* _WHAT NEEDS TO BE DONE_
For the entries below, repeat exactly each line starting with the one that contains "For every named target in this 1280×720" and going on through the one that contains "Sign in (923, 28)", and no others.

* _STUDY MATERIAL_

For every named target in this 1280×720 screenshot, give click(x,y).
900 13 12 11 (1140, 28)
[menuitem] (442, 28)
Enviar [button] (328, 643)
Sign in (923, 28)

...

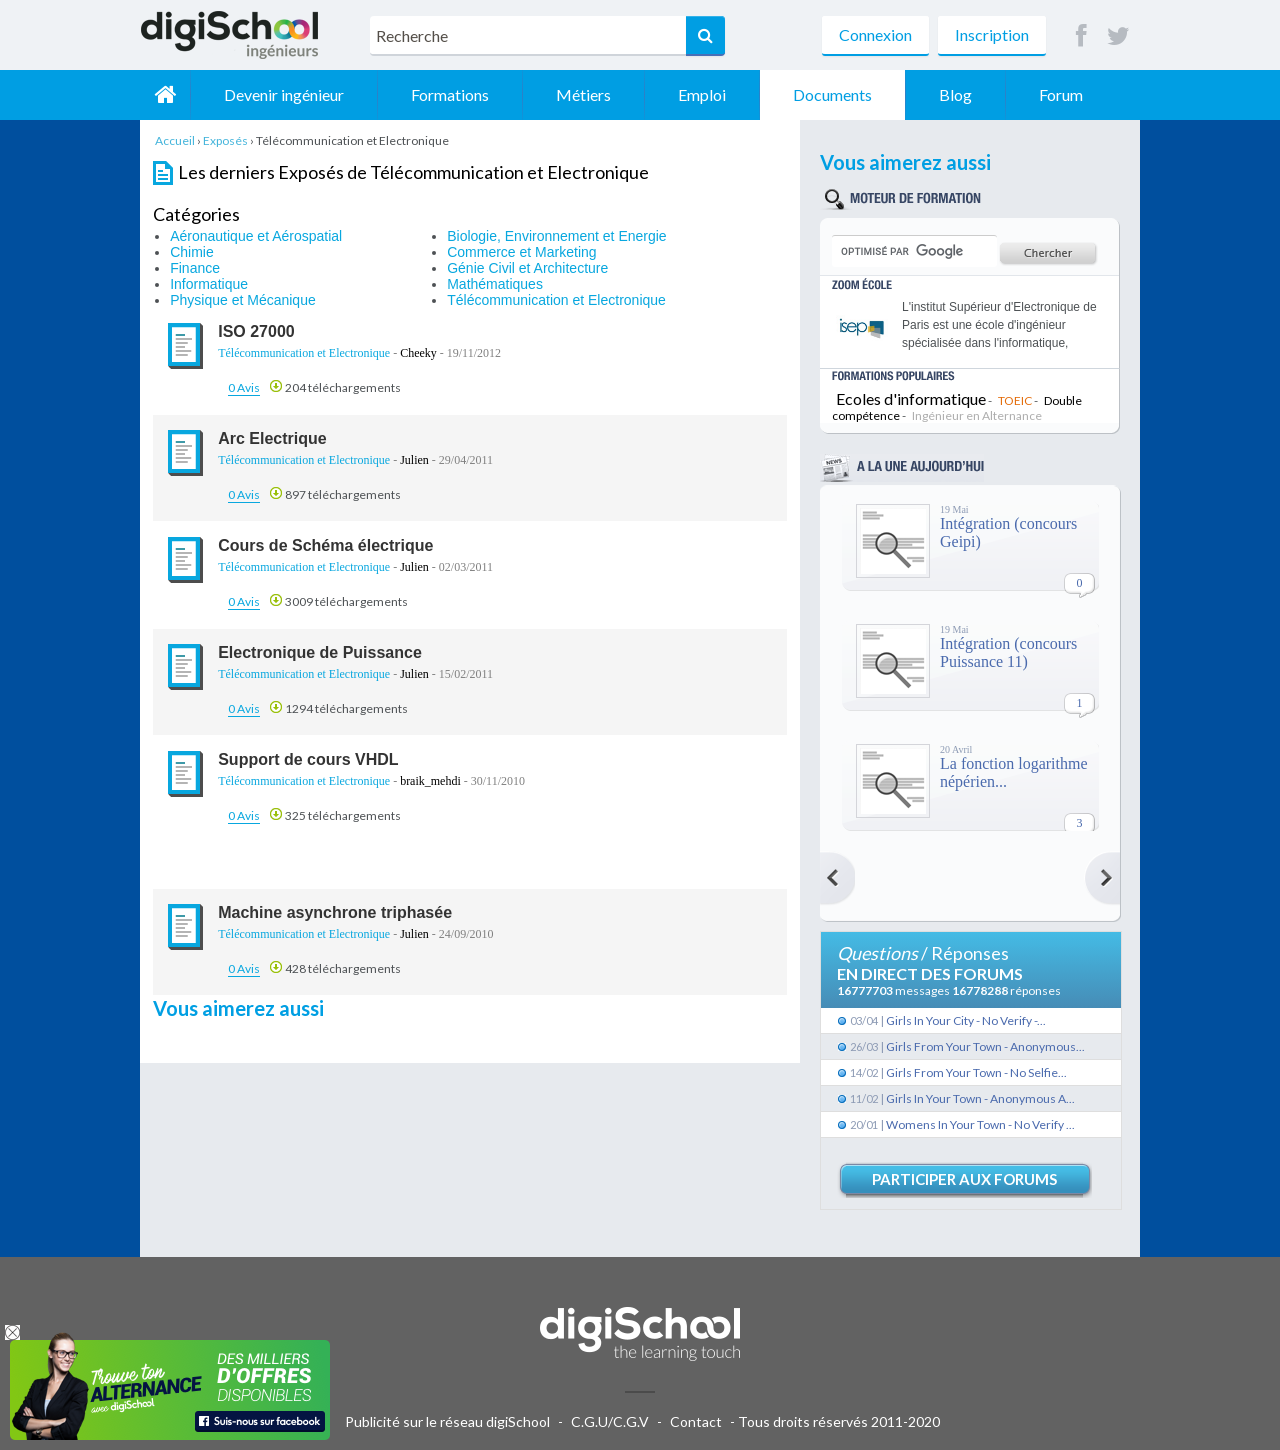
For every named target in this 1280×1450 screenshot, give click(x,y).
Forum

* _EXERCISE SOLUTION_
For every named target in this 1280×720 screenshot, give click(x,y).
900 13 12 11 (1140, 28)
[menuitem] (442, 28)
Enviar [button] (328, 643)
Sign in (923, 28)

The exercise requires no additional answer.